4.4. Dansın İletişim Kodları

4.4.5. Kostüm/Aksesuar/Çeşitli Nidalar

Oyunlar daha çok düğünlerde, derneklerde, köy meydanlarında

oynanmaktadırlar… Düğünlerde, törenlerde herkes en iyi, en süslü urbalarını giyer. Ve o zaman da insanlar cicili bicili giyinmeleriyle, karın tokluklarıyla, sırt peklikleri, oyunları ile tam bir ahenk içindedir. O zaman oyunun hareketleri, oyun

havasının ahengi ve de oynayanların elbiseleri, oyunda bütünleşmektedirler (Tacemen, 1998: 759).

“Başka biri ya da başka bir şey olma ile oyunun gizi, kılık kıyafet değiştirmede en belirgin ifadesini bulur. Böylece, günlük yaşamın dışına çıkılır ve alışılmışın ötesine geçilir. Kıyafet değiştiren ya da maske takan bir insan başka bir insandır artık; bu başkası korkunç da olabilir, gülünç de, önemli olan insanın kendisinden ötede, bambaşka biri olmasıdır. O başkasının düşünceleri, duyguları, yaşam içindeki yeri, heyecan vericidir. Başkası olmanın en belirgin anlamını ritüellerde, çeşitli törenlerde izleriz.

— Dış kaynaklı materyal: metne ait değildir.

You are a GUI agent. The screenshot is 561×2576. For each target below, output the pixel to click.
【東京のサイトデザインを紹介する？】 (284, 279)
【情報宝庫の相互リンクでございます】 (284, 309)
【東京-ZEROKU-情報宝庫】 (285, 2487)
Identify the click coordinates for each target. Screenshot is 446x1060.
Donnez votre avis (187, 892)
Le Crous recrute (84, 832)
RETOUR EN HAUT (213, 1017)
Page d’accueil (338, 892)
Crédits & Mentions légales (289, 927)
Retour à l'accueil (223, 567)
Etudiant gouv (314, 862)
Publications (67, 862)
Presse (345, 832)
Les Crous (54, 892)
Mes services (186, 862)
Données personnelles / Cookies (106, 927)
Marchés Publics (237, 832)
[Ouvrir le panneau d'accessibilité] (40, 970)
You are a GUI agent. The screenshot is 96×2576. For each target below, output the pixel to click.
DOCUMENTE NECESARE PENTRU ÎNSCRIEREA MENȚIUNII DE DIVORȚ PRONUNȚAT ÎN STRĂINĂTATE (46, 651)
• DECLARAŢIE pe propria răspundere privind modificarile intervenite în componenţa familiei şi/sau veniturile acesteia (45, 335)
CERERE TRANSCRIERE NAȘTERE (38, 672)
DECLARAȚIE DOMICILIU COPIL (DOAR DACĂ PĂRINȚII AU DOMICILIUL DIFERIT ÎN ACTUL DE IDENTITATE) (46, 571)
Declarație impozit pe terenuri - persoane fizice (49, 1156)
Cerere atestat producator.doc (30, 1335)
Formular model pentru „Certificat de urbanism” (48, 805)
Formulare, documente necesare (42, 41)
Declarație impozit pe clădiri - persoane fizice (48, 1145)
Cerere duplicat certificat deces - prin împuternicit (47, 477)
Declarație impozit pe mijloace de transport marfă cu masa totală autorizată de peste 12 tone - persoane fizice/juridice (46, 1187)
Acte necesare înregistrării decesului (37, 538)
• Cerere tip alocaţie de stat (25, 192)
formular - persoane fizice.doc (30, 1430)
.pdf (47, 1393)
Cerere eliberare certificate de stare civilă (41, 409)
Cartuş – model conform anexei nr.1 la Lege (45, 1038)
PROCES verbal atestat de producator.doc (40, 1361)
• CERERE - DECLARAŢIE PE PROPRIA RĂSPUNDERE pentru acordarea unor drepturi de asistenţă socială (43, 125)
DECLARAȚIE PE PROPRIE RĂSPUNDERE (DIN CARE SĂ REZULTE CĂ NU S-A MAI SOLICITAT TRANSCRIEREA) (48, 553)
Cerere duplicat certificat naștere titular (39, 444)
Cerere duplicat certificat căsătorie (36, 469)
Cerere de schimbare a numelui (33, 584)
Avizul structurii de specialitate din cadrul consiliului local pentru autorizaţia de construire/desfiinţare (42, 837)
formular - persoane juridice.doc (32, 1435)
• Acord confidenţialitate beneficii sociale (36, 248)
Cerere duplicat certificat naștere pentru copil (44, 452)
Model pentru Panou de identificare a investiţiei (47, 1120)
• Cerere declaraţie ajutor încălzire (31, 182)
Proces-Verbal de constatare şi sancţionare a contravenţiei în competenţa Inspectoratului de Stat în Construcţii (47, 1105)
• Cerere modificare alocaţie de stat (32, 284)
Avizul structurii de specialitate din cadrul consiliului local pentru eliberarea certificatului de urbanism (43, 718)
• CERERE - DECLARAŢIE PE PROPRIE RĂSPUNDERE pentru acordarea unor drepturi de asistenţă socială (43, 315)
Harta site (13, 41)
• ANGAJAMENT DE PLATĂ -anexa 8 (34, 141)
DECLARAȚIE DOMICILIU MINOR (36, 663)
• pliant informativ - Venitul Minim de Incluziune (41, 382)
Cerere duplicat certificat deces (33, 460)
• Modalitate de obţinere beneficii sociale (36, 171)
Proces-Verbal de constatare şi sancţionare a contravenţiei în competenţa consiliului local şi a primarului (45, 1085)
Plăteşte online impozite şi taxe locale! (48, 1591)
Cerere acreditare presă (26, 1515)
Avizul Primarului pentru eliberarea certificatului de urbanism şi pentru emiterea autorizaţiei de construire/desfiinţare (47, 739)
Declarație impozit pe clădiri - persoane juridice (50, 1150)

İlkel toplumlardaki büyücüler de başkaları üzerinde etkili olmak için çeşitli kıyafetlere bürünüp maskeler takmış, ateş, duman, su gibi öğelerle kendi atmosferlerini yaratmışlardır. Modern toplumların kendi töreleri içinde de bu ritüellere değişik biçimlerde rastlayabiliriz. Ritüellerdeki oyunlar, drama—yani bir eylemi taklit olgusu—yanı sıra, belli bir amaca yönelik gizemli ve kutsal bir karakteristik de taşır. Doğanın uyanışı olarak kabul edilen bahar aylarında yapılan bu ritüellerde, bolluğun gelişi, yaşamın yeni bir ivme kazanışı, doğum, üreme, ölüm çevriminin anlatılışı gösterilir ve bu eylemler oyunun kuralları içinde gerçekleştirilirken simgelere de yer verilir. Simgeler, kuralların süsleyici kodlarıdır. Bu değişmez görünen kodlar, aynı zamanda doğaçlamaya uygun olan esnekliği de içerirler (Nutku, 1998: 17-18).

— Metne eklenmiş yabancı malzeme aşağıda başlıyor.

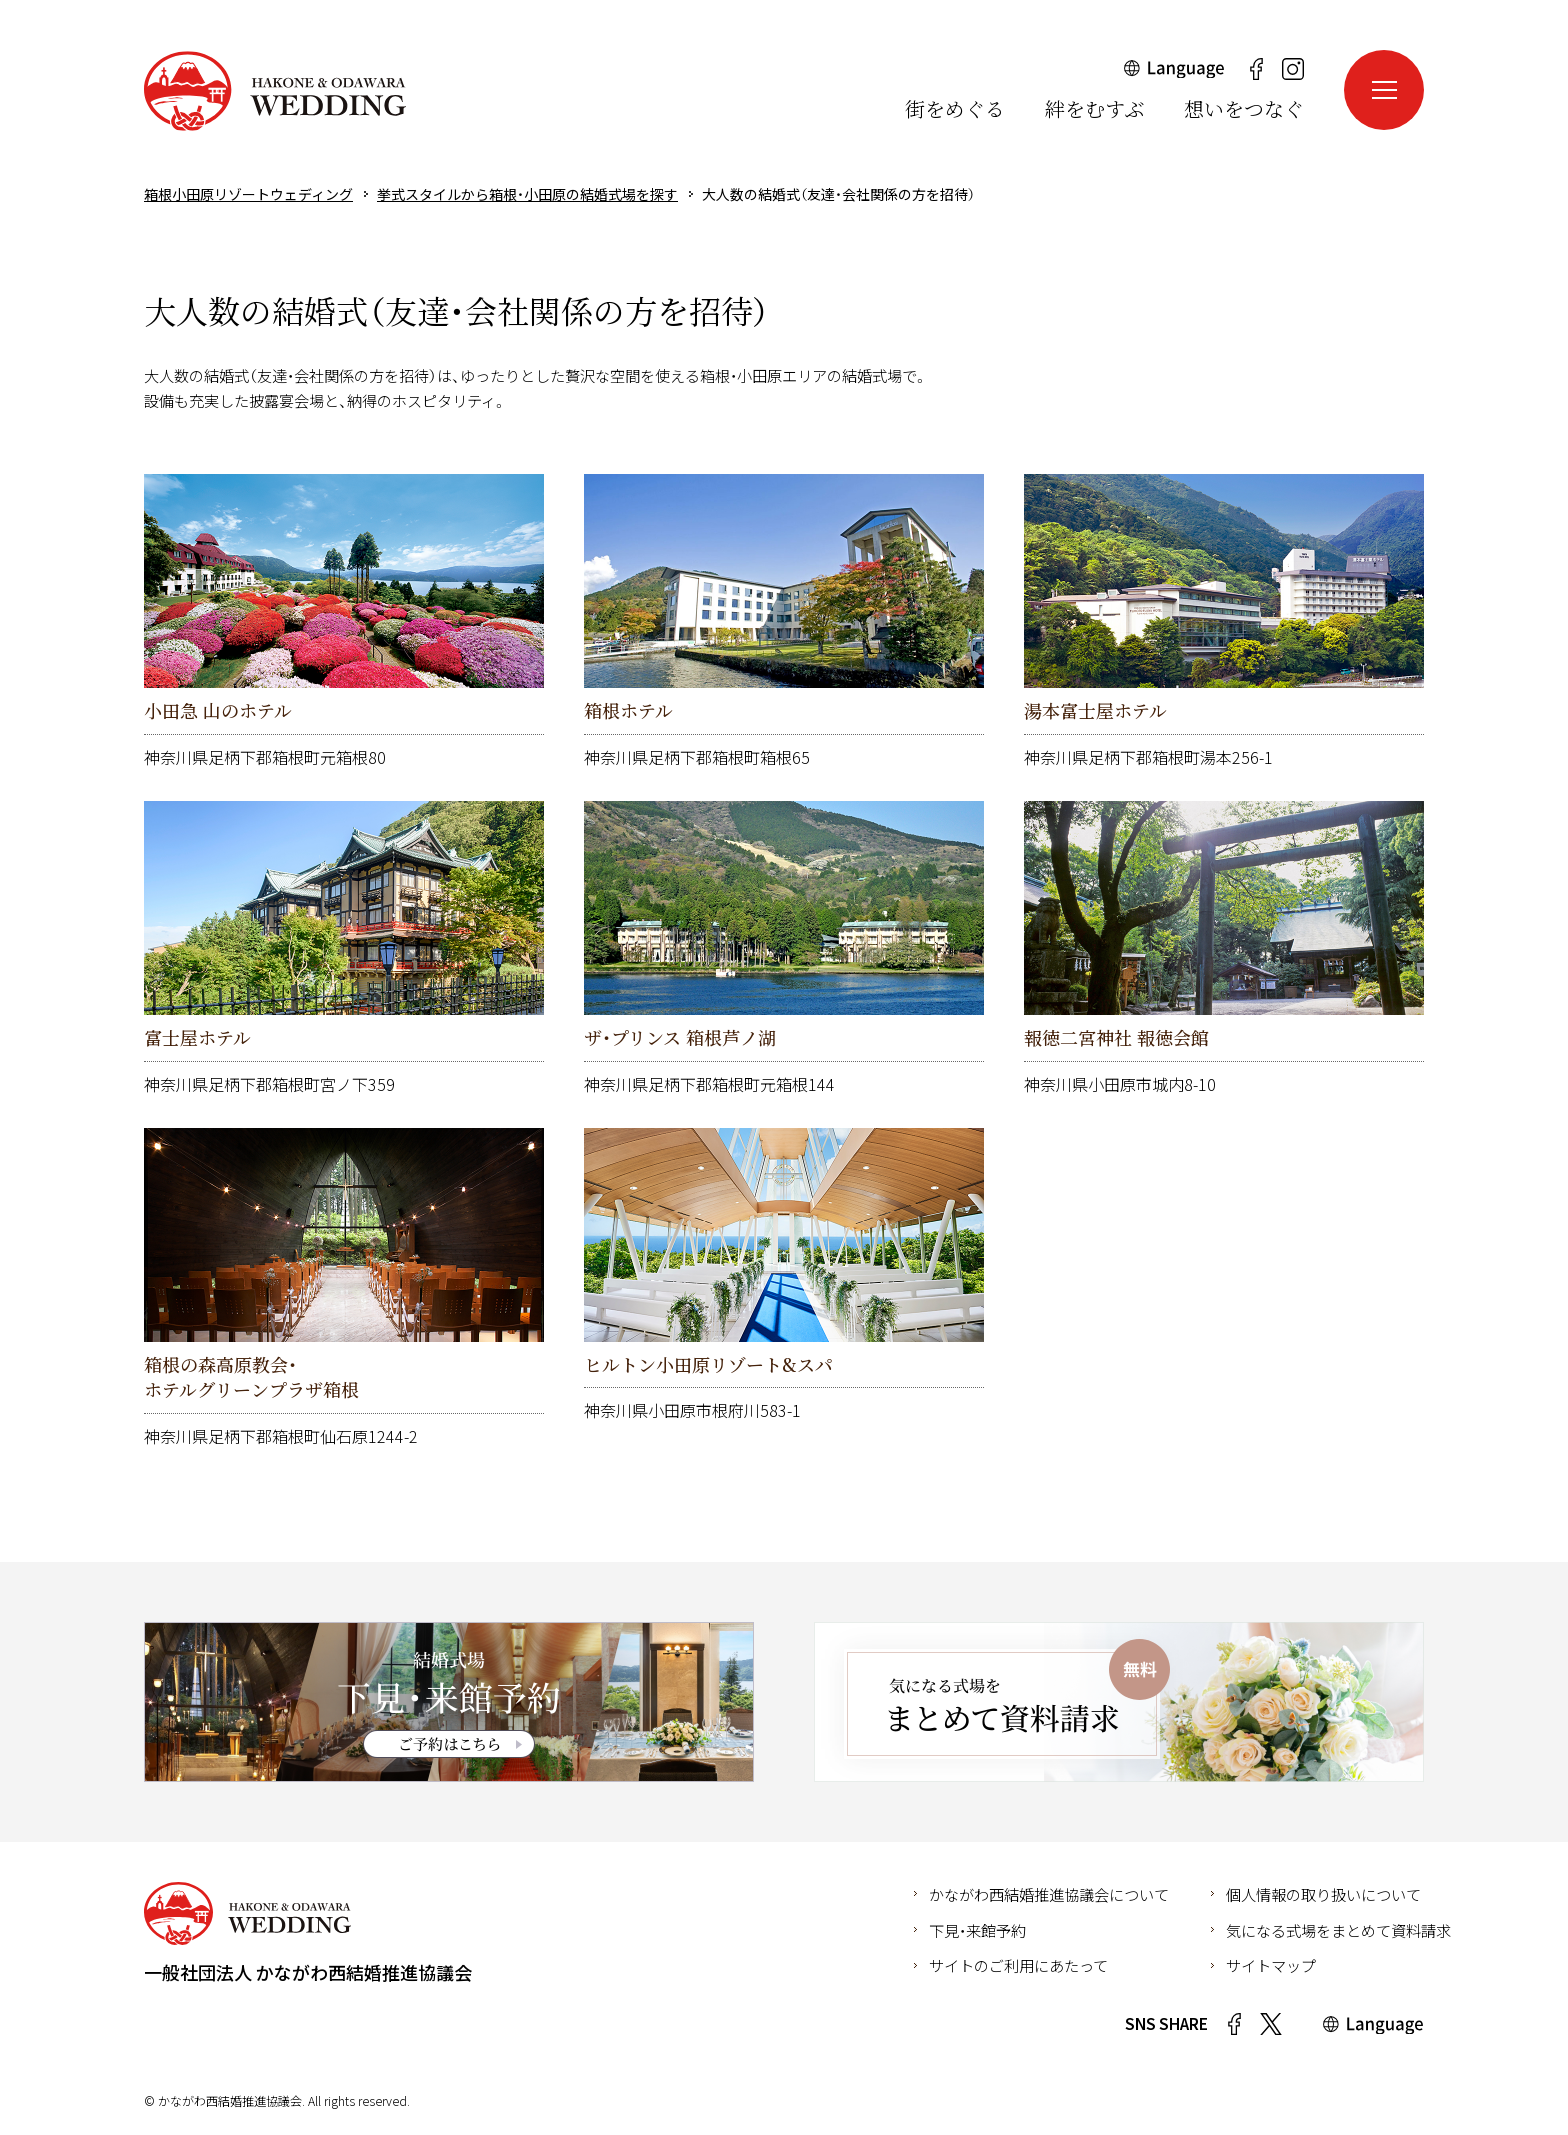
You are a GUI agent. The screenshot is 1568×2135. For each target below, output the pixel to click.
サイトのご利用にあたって (1018, 1965)
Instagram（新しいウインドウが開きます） (1293, 69)
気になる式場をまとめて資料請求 (1338, 1930)
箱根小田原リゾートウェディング (275, 91)
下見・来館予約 (977, 1930)
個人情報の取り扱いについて (1323, 1894)
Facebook (1234, 2024)
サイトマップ (1271, 1965)
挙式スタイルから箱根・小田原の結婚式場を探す (527, 194)
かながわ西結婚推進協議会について (1049, 1894)
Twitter (1271, 2024)
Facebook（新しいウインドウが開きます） (1256, 69)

Oyunlar, oynayanlar tarafından çoğu zaman yalın elle oynansalar da bazı ses çıkaran veya çıkarmayan bir şeylerle oynandıkları da görülür. Ses çıkaran araçlar; zil, kaşık olabilir. Ses çıkarmayanlar da mendil, mum, çıra, bıçak ya da çiftetelli oynanırken oynayanın göbek atışı görünsün diye, göbeğin üstüne (gömleğin altına) bir kumaş parçası toparlanarak konur (Tacemen, 1998: 760).

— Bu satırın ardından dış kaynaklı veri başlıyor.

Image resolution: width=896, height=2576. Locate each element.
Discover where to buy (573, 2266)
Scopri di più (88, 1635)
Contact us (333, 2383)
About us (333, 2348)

Oyunlarda kullanılan aksesuarlar yapılışları ve işlevleri bakımından üçe ayrılırlar; 1. Gerçek aksesuarlar; oyunda kullanılan alet edavatın kendisi

2. Yalancı aksesuar; daha çok komik unsur elde etmek için ve gerçeği bulunamadığı hallerde gerçeği temsil etmek üzere oluşturulan aksesuarlardır. Hayvan adları ile çıkarılan oyunlarda ya da oyunda geçmesi gerektiğinde gerçeği bulunamadığından köylü yapma aksesuarlara başvurur. Çünkü gerçek hayvanı ereği doğrultusunda yönlendiremeyecektir.

3. Canlı Aksesuar; Bu bölümde insan, araç olarak kullanıldığı gibi eşya yerine geçtiği de olur. Kılık değiştirme, yerine kullanmanın bir çeşididir. Kılık değiştirip hayvana benzemeler, araç yerine kullanılmada önem arz eder. Araç olarak ya da araç yerine kullanılma, komik öğe veya eziyet yapmak içindir. İnsanın torba, iskemle, kütük, taş vs. olması bu ereği içerir (Sağlam, 1999: 59).

Maskeler kimi zaman tüm bedeni kaplayan; ataları, tanrıları, doğaüstü yaratıkları, ölüleri ve hayvanları canlandıran; şaşırtıcı ve etkileyici yüz kalıplarıdır. İlkellerin maskelerinin çoğu ağaçtan yapılır. Bunların yanı sıra ağaç kabuğu kumaşlardan, tekstilden, pirinçten ve örgülü şeylerden yapılmış maskeler de görülür. İlkellerin dinsel ve büyüsel dünyalarında büyük bir uygulama alanı bulan maskeler, dinsel ve toplumsal hayatın en gerekli kutsal araçları niteliğini taşımaktadır.

Ölüler ibadetinde, atalar ibadetinde, erginleme törenlerinde, bayramlarda, aylarda vb. takılan maskeler, ilkel düşünceye göre canlandırdıkları kimselerin kişiliğini ve

gücünü taşımakta, maskeyi takanı da o kişiliğin ve gücün içine sokmaktadır (Örnek, 1971: 162, 163).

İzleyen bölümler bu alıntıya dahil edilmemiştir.